Athena saw the boar, all four hundred and forty pounds of him, yellow tusks long and sharp, arrive in the little meadow at a trot in the opposite direction.

“Go right!” Athena called down.

Earl, running for his life, pounded through the snow as the huge boar trotted straight at him.

“Duck around him. He’ll swing his head in that direction. Make a wide circle, then run like hell, Earl!” Athena commanded.

Shaker, up behind his hounds, saw the danger and blew three long notes to call hounds back, but not before half the pack was face-to-face with one ugly brute.

The boar lowered his head. He stopped. He paid no attention to Earl, who circled him, reaching the woods and freedom.

“Go back!” Ardent boomed, barely managing to pull back the pack.

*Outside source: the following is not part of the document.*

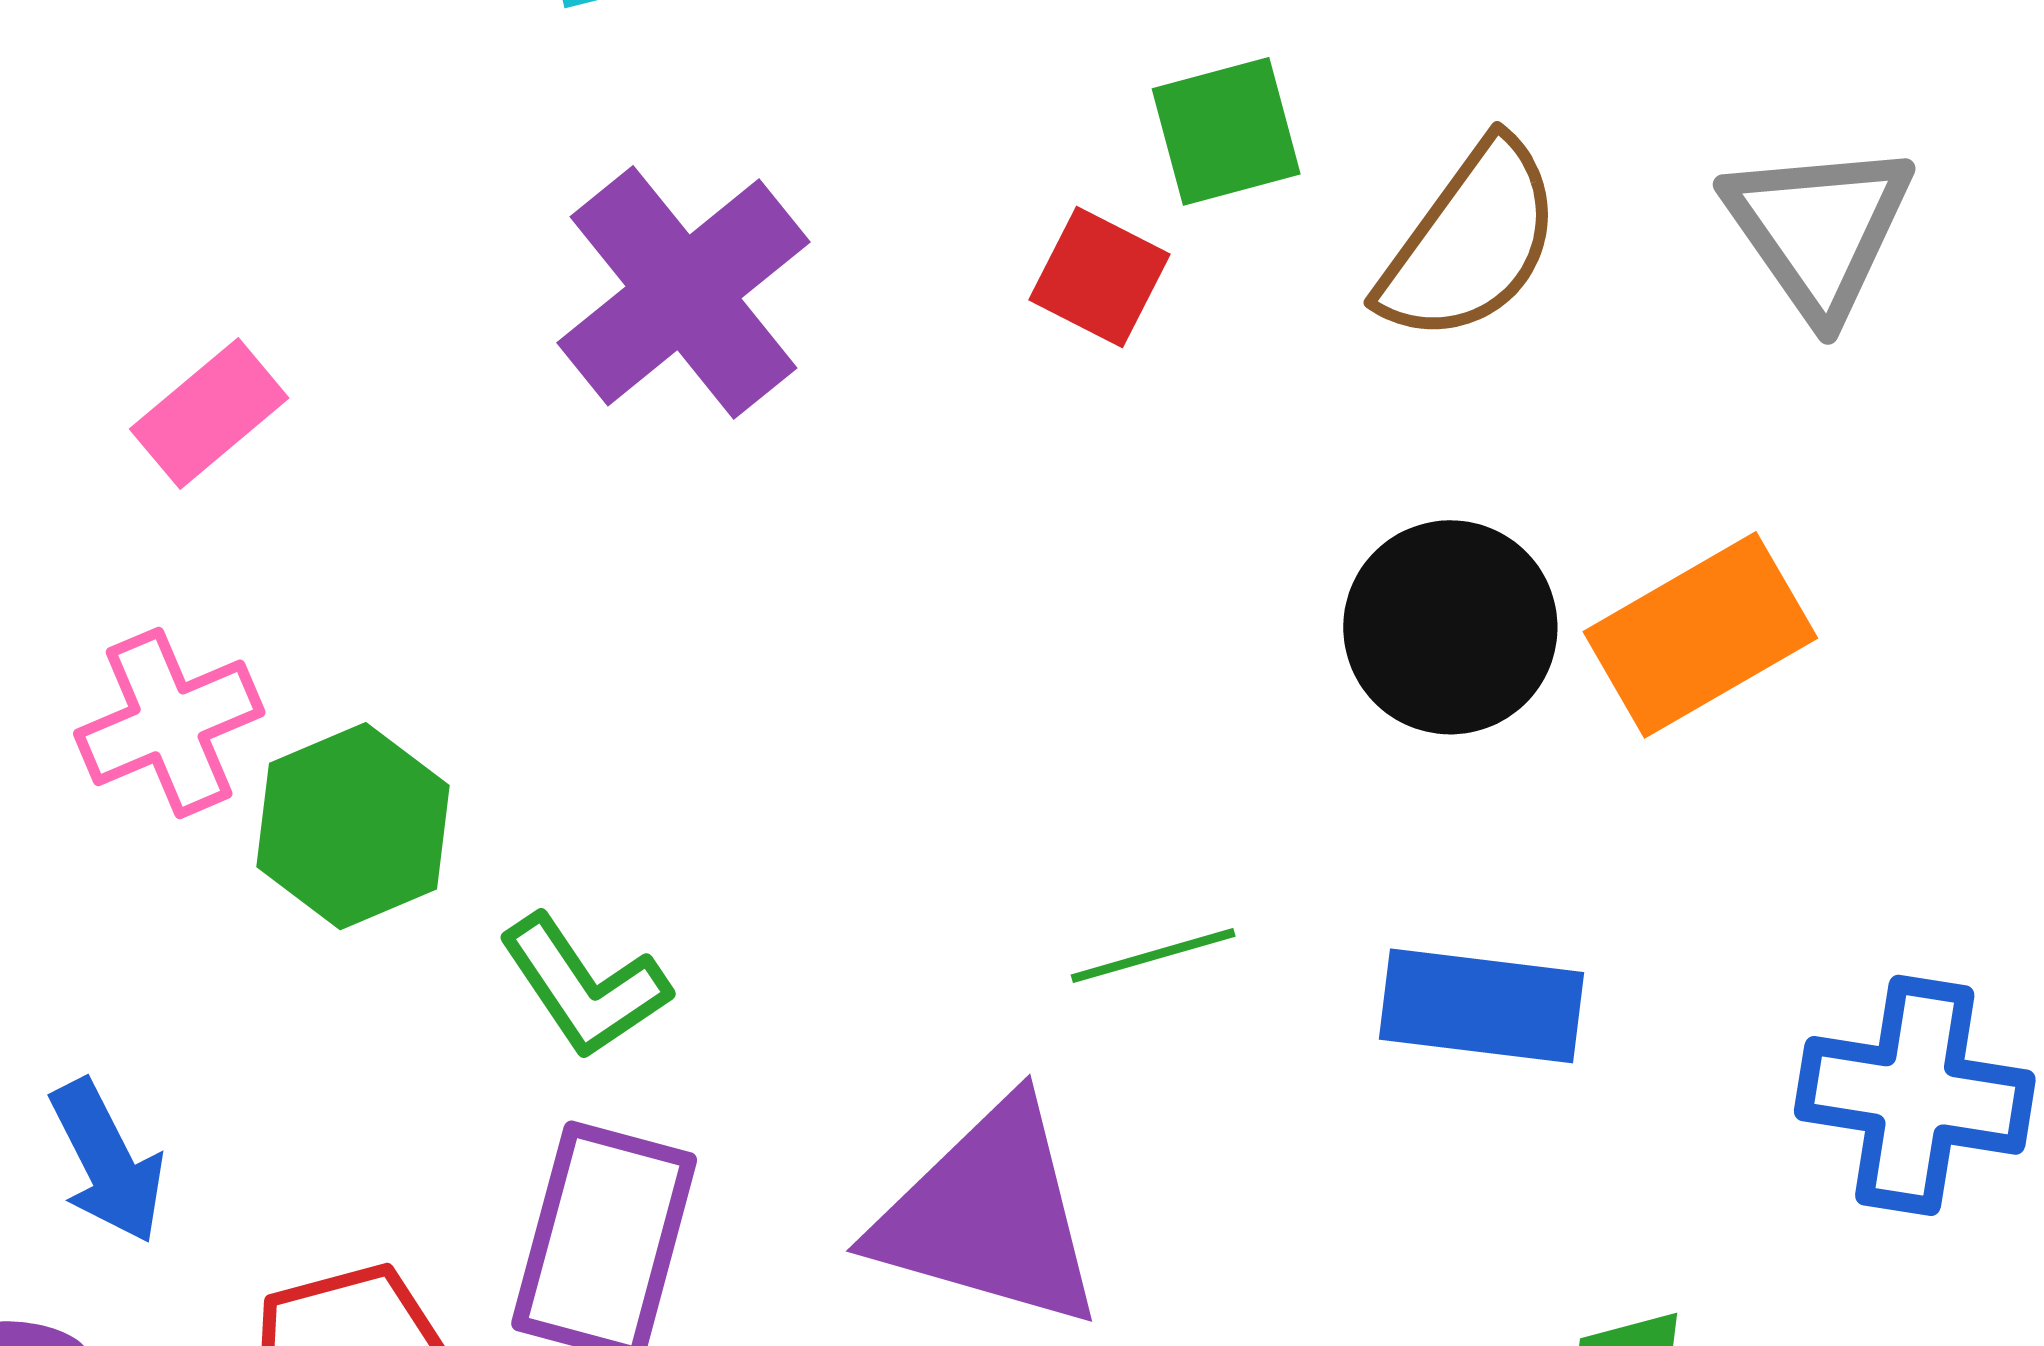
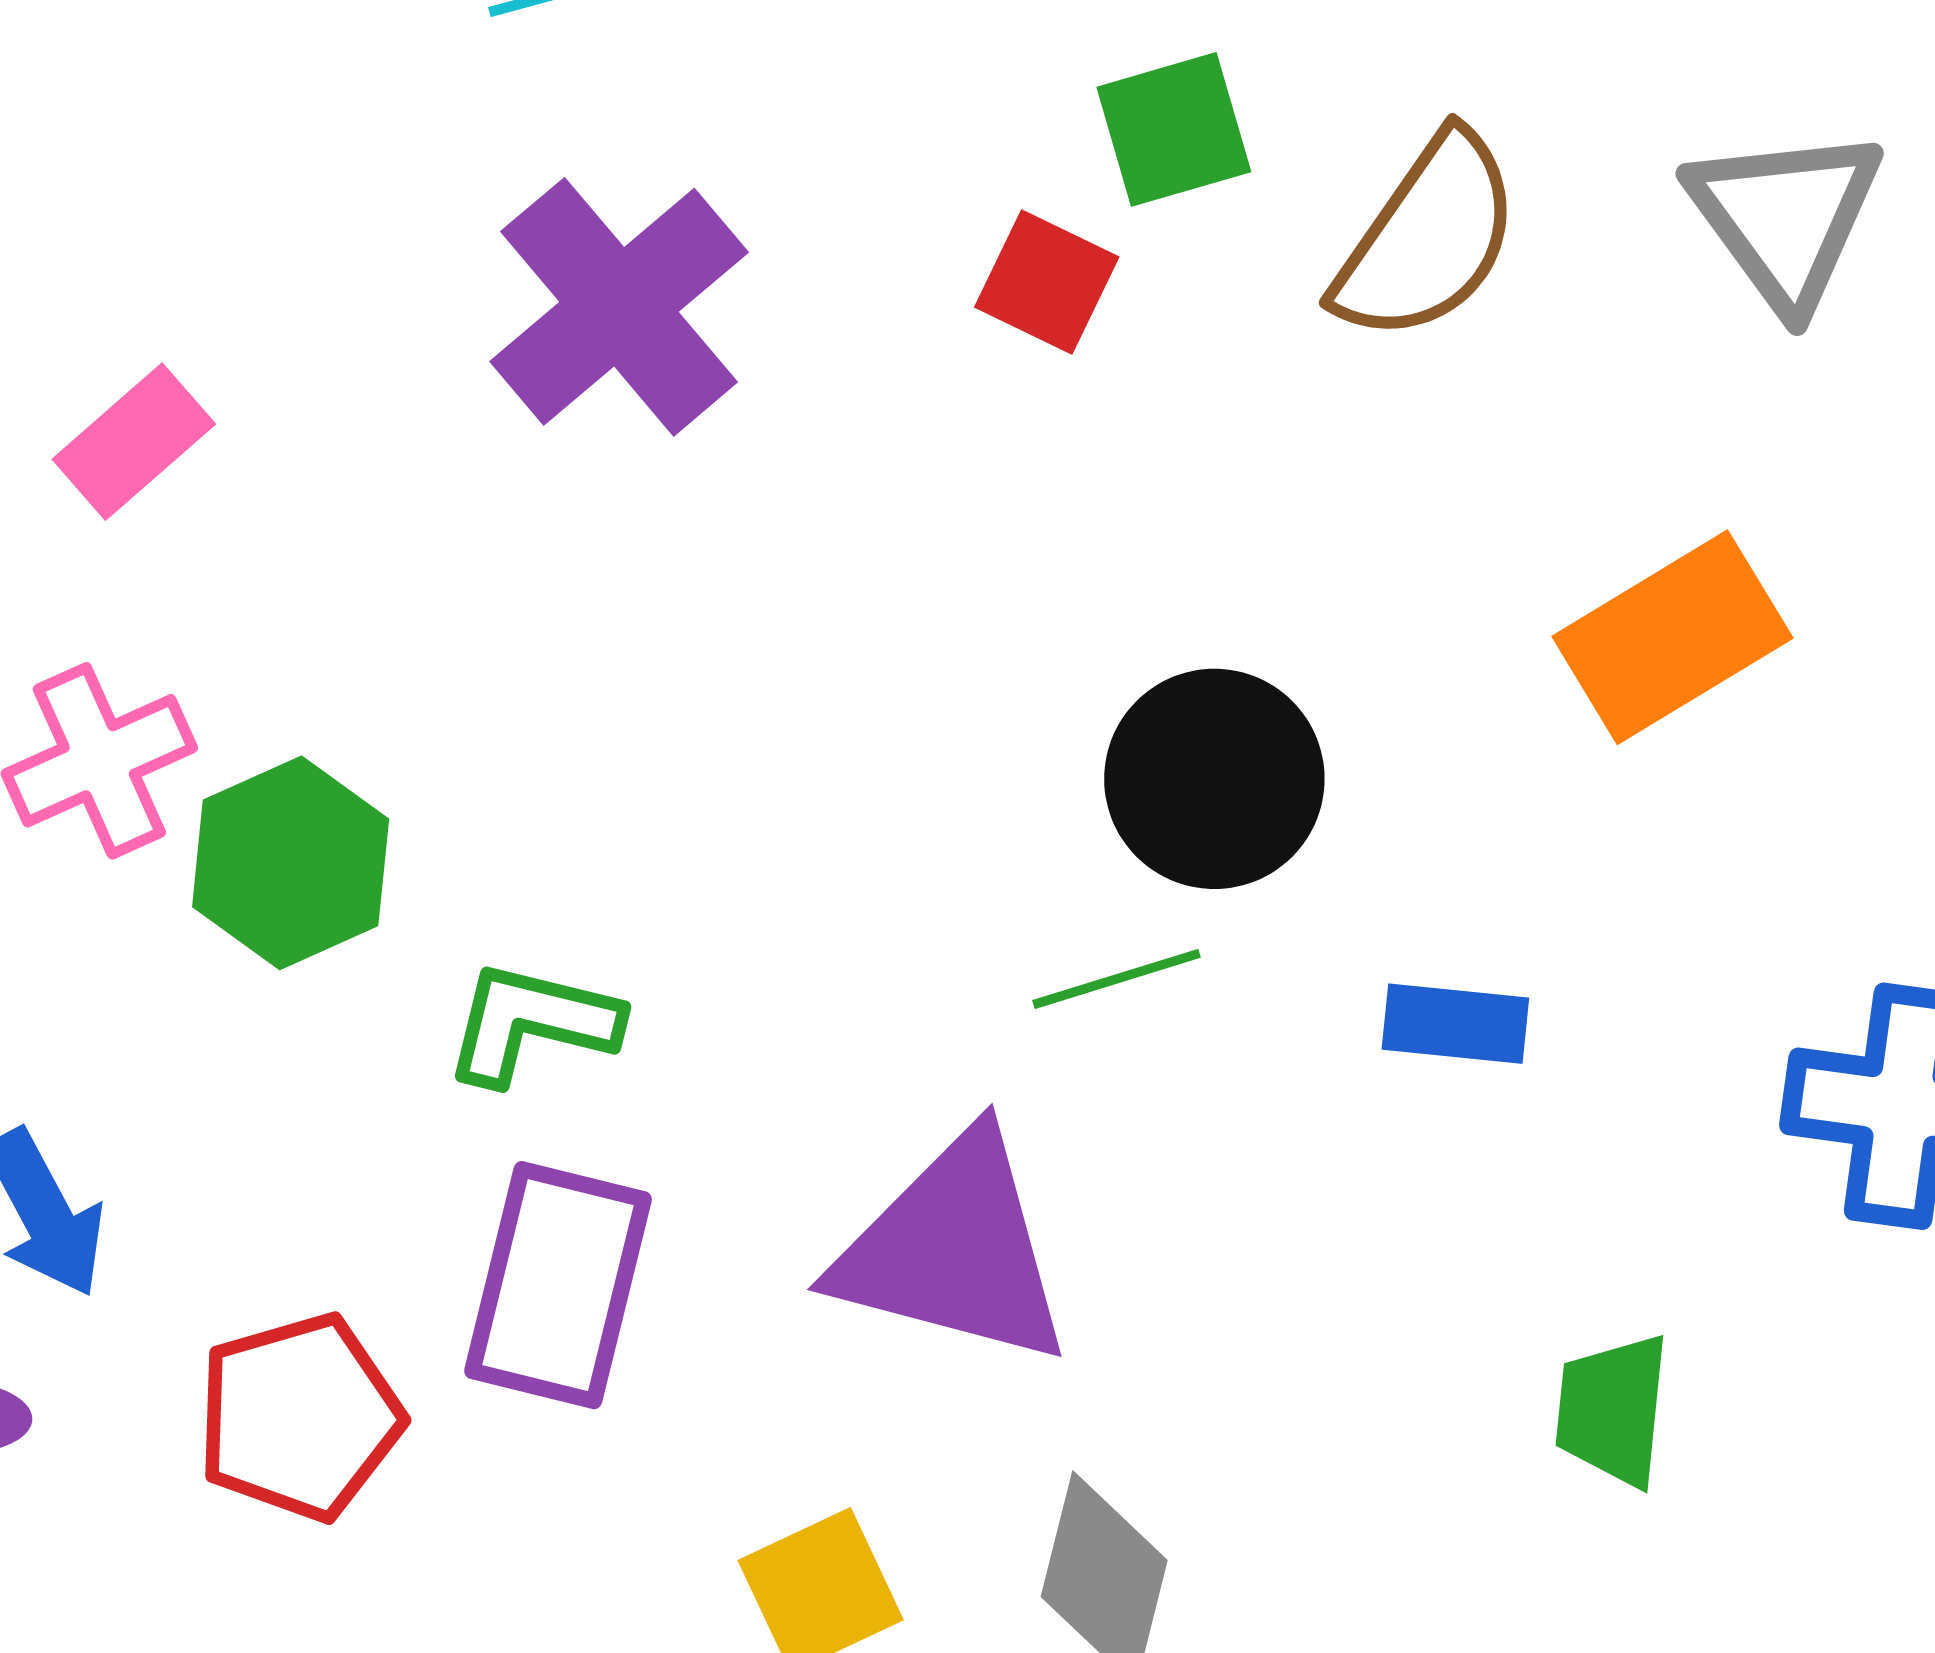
black circle: (1450, 627) -> (1214, 779), moved
green L-shape: (584, 986) -> (532, 1023), turned 139
blue rectangle: (1481, 1006) -> (1455, 1024), size x0.7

Shaker, blowing his hounds to him, galloped away from the boar, pulling hounds back into the woods from whence they had come but far to the right of the field, who did not know what lay ahead. The field did, however, pull up at woods’ edge.

Jason rode up to Sister, already in the meadow, before she could turn to follow Shaker. He wedged his knee under hers, throwing her over the saddle. Aztec trembled in front of the boar, then turned, racing back through the field. He was only six, but even a seasoned horse would be scared once it got a whiff. Horses were blowing up behind Aztec.

Jason then bellowed, “Reverse.”

The field, not able to see over the meadow’s rise, obediently turned in the woods.

The only person who had a clear view of what had happened was Betty, on the right at the edge of the woods.

Aztec stopped at the rear of first flight. Walter reached over and grabbed his reins.

Tedi and Edward turned, but Edward stopped turning back.

“Jason passed us—but where’s Sister?”

They waited a moment, their horses becoming more restive.

Betty bolted out of the woods toward Sister.

Luckily, Sister had fallen on her right side. Her .38 rested in a holster on her left side under her jacket.

Slipping in the snow, she tore open her coat, black horn buttons popping off, to reach for the gun as the boar charged. No time.

“Roll, then run!” Athena directed, hoping the human might understand.

Betty, hurtling toward the boar, said to Magellan, “We might get hurt, but we have to do this.”

“I will,” the thoroughbred replied, all heart.

The boar turned his big head for a moment upon hearing Magellan.

Sister had rolled. Then she ran as fast as she could. The snow slowed her.

She turned while Betty occupied the brute by circling him. Betty’d drawn her gun. Sister at last drew hers.

Betty, cool, didn’t fire. “Get to the woods, Janie. I’ll pick you up there,” she hollered.

“No. What if you fall?”

“Dammit!” Betty rode in the opposite direction of Sister, the boar charging after her. Then she wheeled and spurred Magellan. The horse flew past the beast, who though large had quick reflexes. Betty reached Sister, who stuck her gun back in the holster.

Slowing Magellan, Betty leaned down, her left arm straight.

Sister grabbed Betty’s arm, ran alongside Magellan for two steps, gained speed, and swung up.

Thank God, Betty was strong. She held Sister’s weight as the older woman flung her right leg over Magellan’s hindquarters. Mounted, the two galloped into the woods. Tedi and Edward followed on seeing them.